WHAT TO DO> Please report every line in the entries that contains the string "Free".
** DATA FOR REVIEW follows **
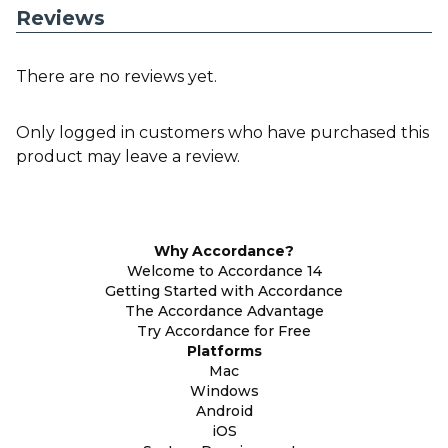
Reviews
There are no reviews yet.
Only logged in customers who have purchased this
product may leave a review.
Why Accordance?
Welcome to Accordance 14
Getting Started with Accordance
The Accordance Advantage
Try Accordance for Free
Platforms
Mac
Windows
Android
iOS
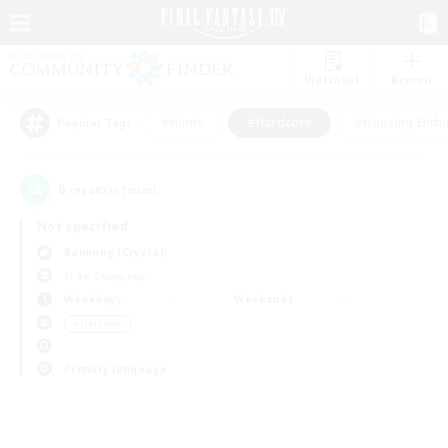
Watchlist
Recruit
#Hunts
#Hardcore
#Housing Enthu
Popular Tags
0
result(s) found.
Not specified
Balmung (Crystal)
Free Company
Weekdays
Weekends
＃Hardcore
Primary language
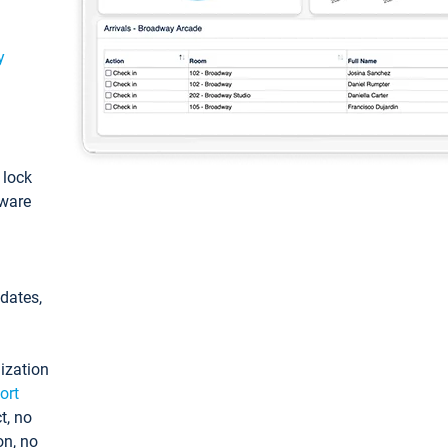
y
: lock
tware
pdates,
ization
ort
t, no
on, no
** End of DATA FOR REVIEW **
WRITTEN RESPONSE>
Try Accordance for Free
Free Company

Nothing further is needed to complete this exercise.